One of the worst things about it all was that the first brush with cancer had completely turned Jody around. When I first met him online, he was a teenager afraid of life, full of fantasies about creatures he could never be, and deeply dissatisfied with reality. He was often depressed and at one point during college, a mutual friend became so concerned that he called across the country to Jody’s college administration in fear for Jody’s life, got him some counselling, and arguably saved him. But it was fighting cancer to remission in 2003 that really changed Jody. He learned the value of his own life, and finally acknowledged its value to the people around him, and he was ready to really make something of it that summer. He was happy, grateful, and empowered. And then it was autumn, and it was back. Pointless and cruel.
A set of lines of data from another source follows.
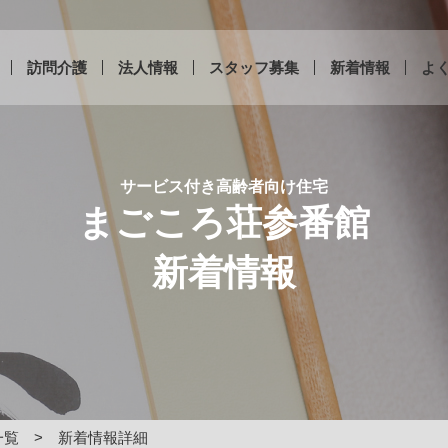
訪問介護
法人情報
スタッフ募集
新着情報
よ
サービス付き高齢者向け住宅
まごころ荘参番館
新着情報
一覧
新着情報詳細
It’s strange for me to reflect that while I was never in the same place with him in life, in a way he’s been with me every day ever since. Jody was cremated and one of the things his roommates did, at his request, was to portion out a certain amount of his ashes to the people in his life. So I came home from Texas with a tiny vial of Jody’s ashes, in a cheetah-print pouch I have never opened; and I’ve kept that little bit of him in a cedar chest with a bronze plaque with his name and dates on it ever since. For a long time I’ve thought about taking the vial out on the tenth anniversary of his death and finally laying eyes on Jody himself for the first time. I’ve thought about it, but I probably won’t do it. Odds are I’ll never actually do it. But I think it matters a lot to me to know I could. That in a way, he’s still there, still with me, even if he’s long beyond “being”. Ten years later, he is dead ashes, but he is also still-living memories. I guess the two shouldn’t mix.

2 comments:

Jim Grey said...

The risk we always take with friendship is such loss! But it's good that you remember Jody now.

Unknown said...

I was thinking of you on this day. Only now, a month later, did I have the courage to look back here for the first time in years.

Once again you have said what I could not have put into words. My own memories, so sacred, so tenuous, I almost dare not open them for fear they may dissipate at a breath. I rarely go as deep into them now but they really are at the most guarded central core of myself. There's a lot more fluffing around the outside, now, but they are fiercely, proudly there.

You may like to hear how my life has changed since last we talked... So incredibly different. So much so that there's a real tangible chance I will be able to meet you in person after these ten years. I will be in Buffalo for Nationals in August but maybe afterward we could meet somewhere. I really would like to. Are you still in Toronto?